Sampling-based FABind+

Evaluation Results

data_path=pdbbind2020
ckpt_path=ckpt/confidence_model.bin
sample_size=40

python fabind/test_sampling_fabind.py \
    --batch_size 8 \
    --data-path ${data_path} \
    --resultFolder ./results \
    --exp-name test_exp \
    --ckpt ${ckpt_path} --use-clustering --infer-dropout \
    --sample-size ${sample_size} \
    --symmetric-rmsd ${data_path}/renumber_atom_index_same_as_smiles \
    --save-rmsd-dir ./rmsd_results

Inference on Custom Complexes

Here are the scripts available for inference with smiles and according pdb files with sampling-based FABind+. The sampled molecules are saved in each folder with confidence score postfix. The best predictions are then copied in the output_dir.
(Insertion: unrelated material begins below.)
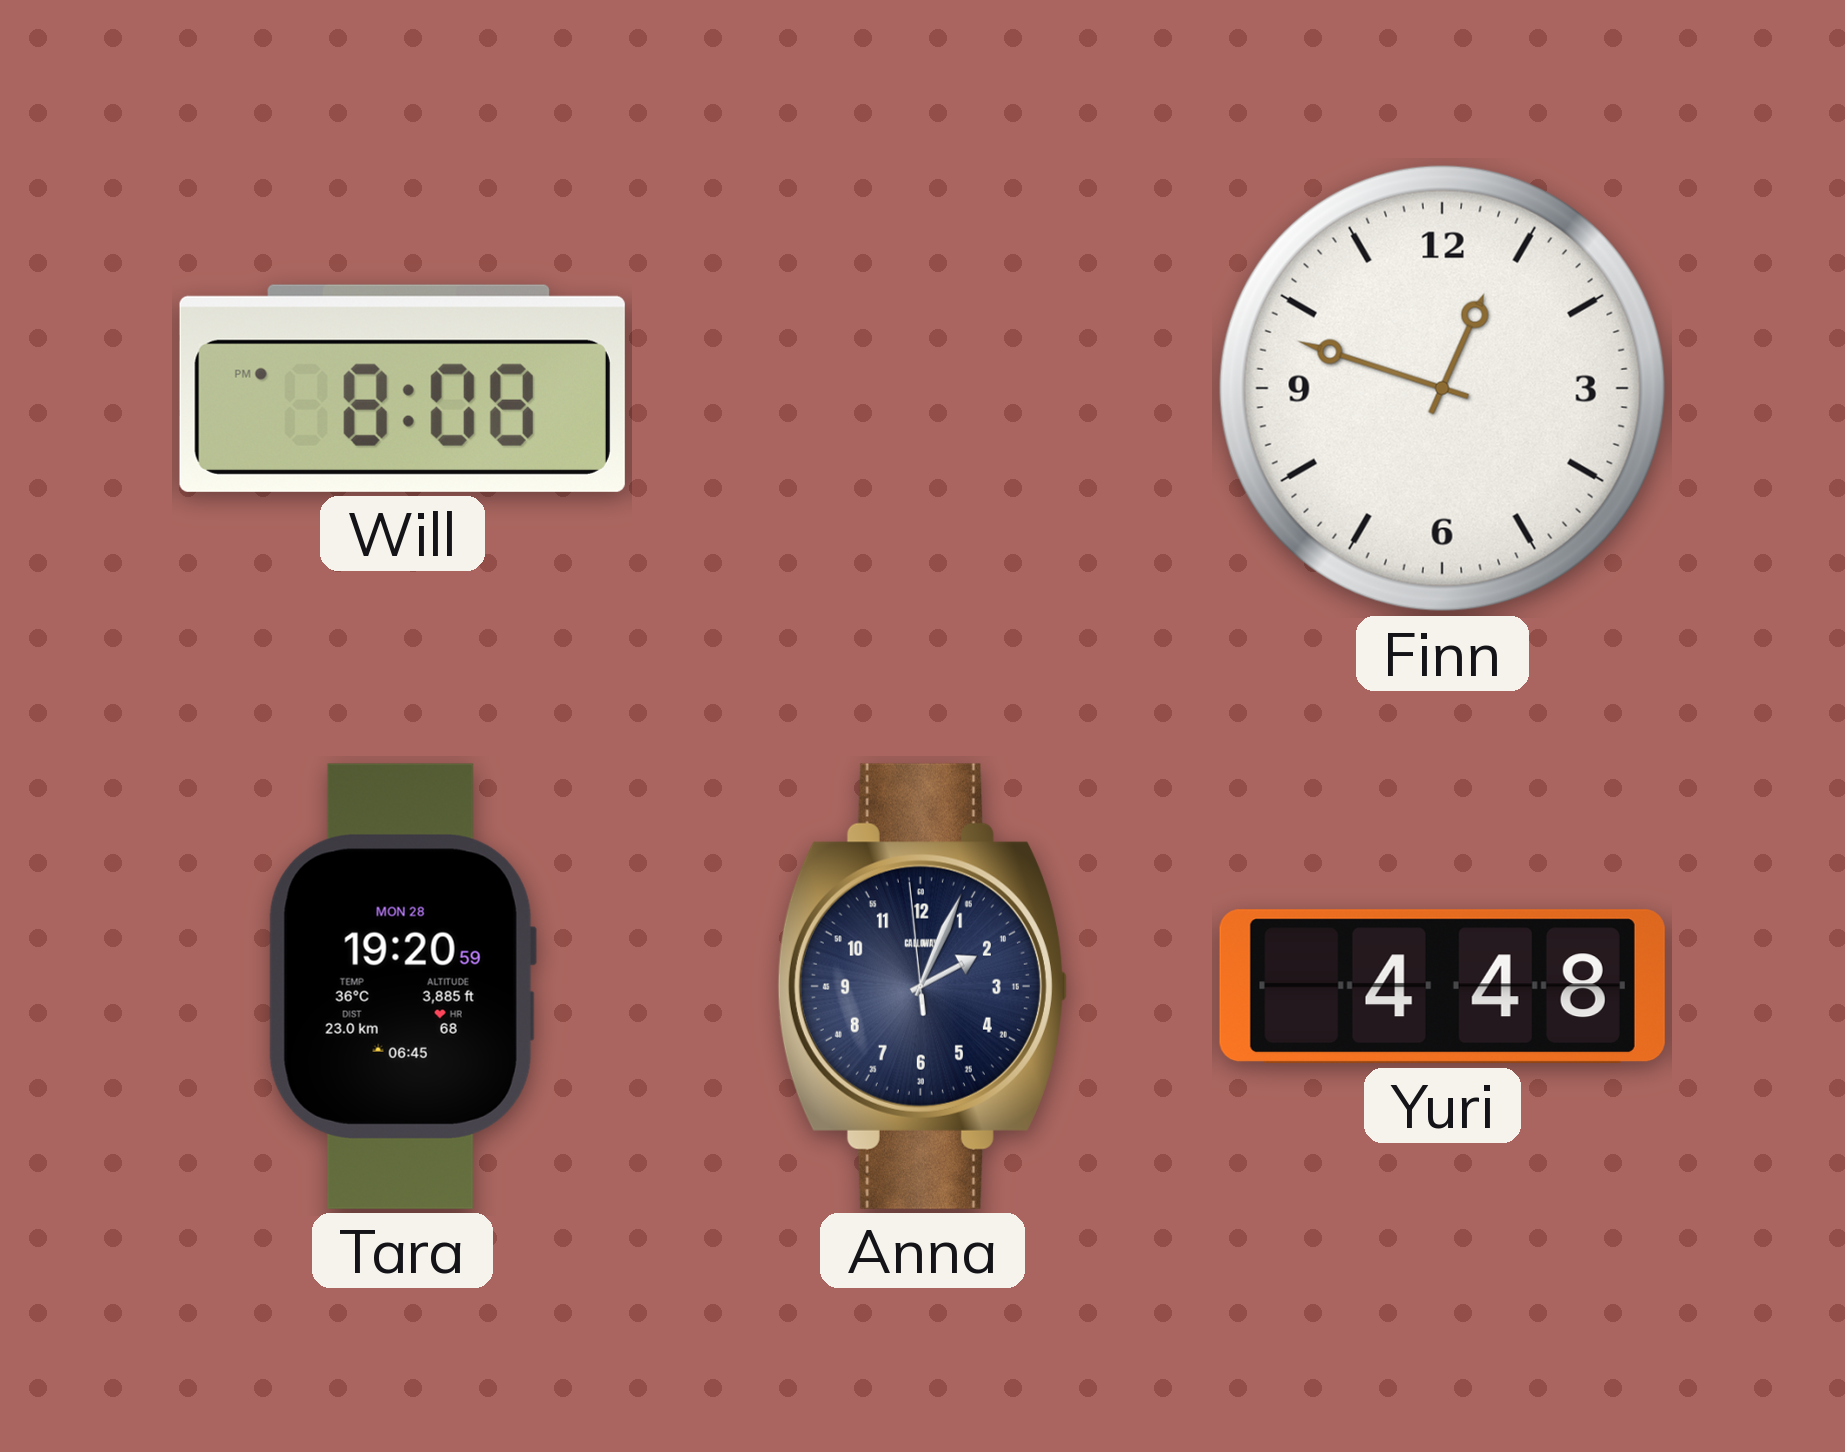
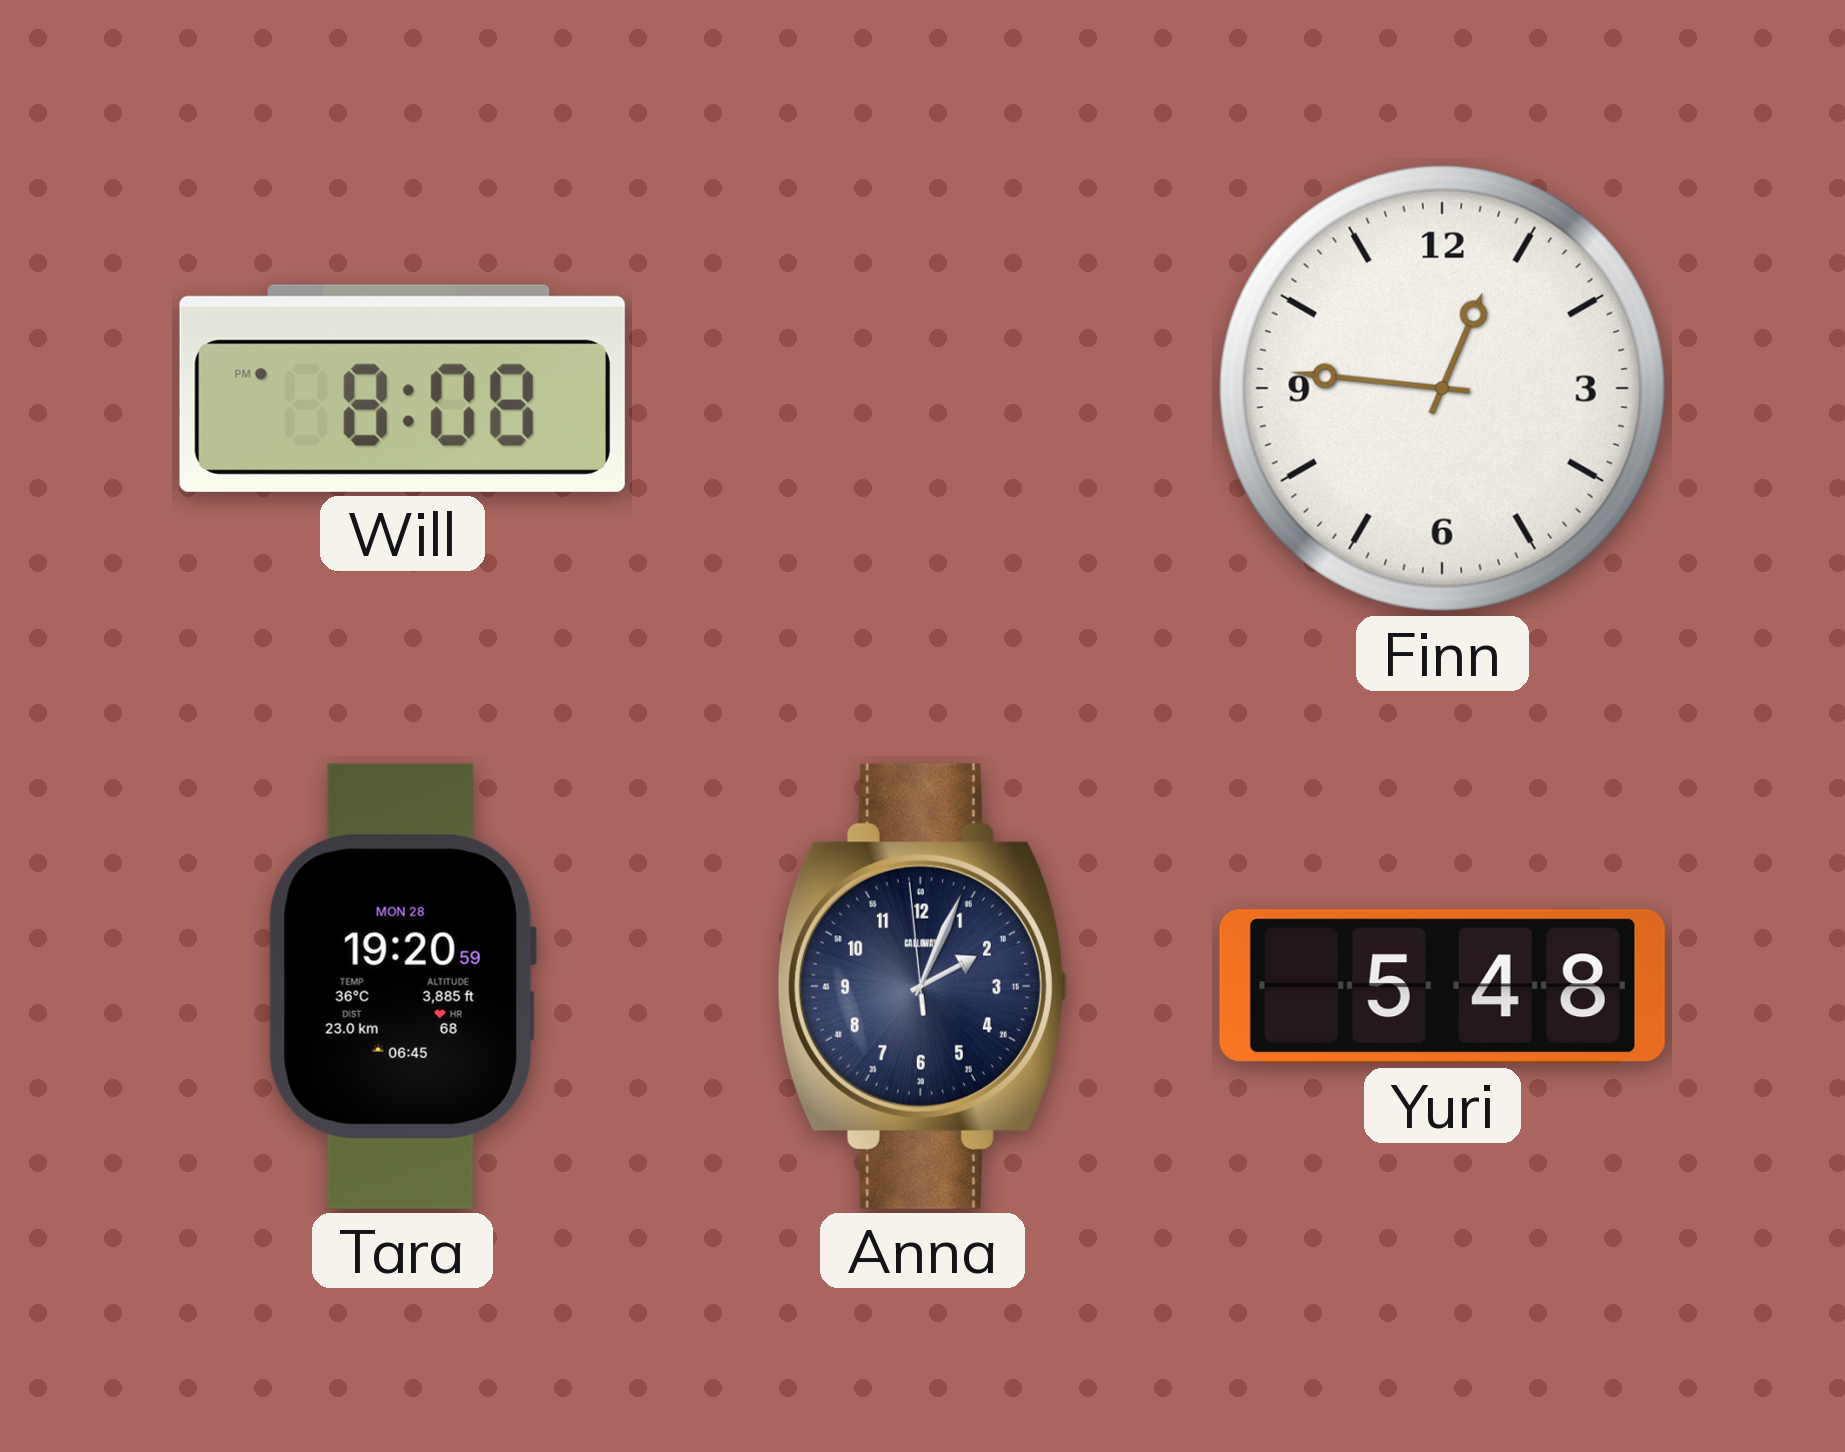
Finn: 12:48 -> 12:46
Yuri: 4:48 -> 5:48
The following script iteratively runs:

  • Given smiles in index_csv, preprocess molecules with num_threads multiprocessing and save each processed molecule to {save_pt_dir}/mol.
  • Given protein pdb files in pdb_file_dir, preprocess protein information and save it to {save_pt_dir}/processed_protein.pt.
  • Load model checkpoint in ckpt_path, save the predicted molecule conformation in output_dir. Another csv file in output_dir indicates the smiles and according filename.
index_csv=../inference_examples/example.csv
pdb_file_dir=../inference_examples/pdb_files
num_threads=10
save_pt_dir=../inference_examples/temp_files
save_mols_dir=${save_pt_dir}/mol
ckpt_path=../ckpt/confidence_model.bin
output_dir=../inference_examples/inference_sampling_output

cd fabind

echo "======  preprocess molecules  ======"
python inference_preprocess_mol_confs.py --index_csv ${index_csv} --save_mols_dir ${save_mols_dir} --num_threads ${num_threads}

echo "======  preprocess proteins  ======"
python inference_preprocess_protein.py --pdb_file_dir ${pdb_file_dir} --save_pt_dir ${save_pt_dir}

echo "======  inference begins  ======"
python inference_sampling_fabind.py \
    --ckpt ${ckpt_path} \
    --use-clustering --infer-dropout \
    --sample-size 10 \
    --batch_size 4 \
    --post-optim \
    --write-mol-to-file \
    --sdf-output-path-post-optim ${output_dir} \
    --index-csv ${index_csv} \
    --preprocess-dir ${save_pt_dir}

Re-training Confidence Model

ckpt_path=ckpt/fabind_plus_best_ckpt.bin
data_path=pdbbind2020
python -c "from accelerate.utils import write_basic_config; write_basic_config(mixed_precision='fp16')"
accelerate launch fabind/train_confidence.py \
    --reload ${ckpt_path} --data-path ${data_path} --resultFolder ./results --exp-name train_confidence \
    --seed 3407 --batch_size 1 --num-copies 5 --warmup-epochs 5 --total-epochs 100 \
    --optim adamw --lr 1e-4 --lr-scheduler poly_decay \
    --ranking-loss logsigmoid --keep-cls-2A  \
    --use-clustering --dbscan-eps 9.0 --dbscan-min-samples 2 --choose-cluster-prob 0.5 --infer-dropout \
    --confidence-training  \
    --stack-mlp --confidence-dropout 0.2 --confidence-use-ln-mlp --confidence-mlp-hidden-scale 1 \
    --wandb

About

Citations

@article{gao2024fabind+,
  title={FABind+: Enhancing Molecular Docking through Improved Pocket Prediction and Pose Generation},
  author={Gao, Kaiyuan and Pei, Qizhi and Zhu, Jinhua and Qin, Tao and He, Kun and Liu, Tie-Yan and Wu, Lijun},
  journal={arXiv preprint arXiv:2403.20261},
  year={2024}
}

Acknowledegments

We appreciate EquiBind, TankBind, E3Bind, DiffDock and other related works for their open-sourced contributions.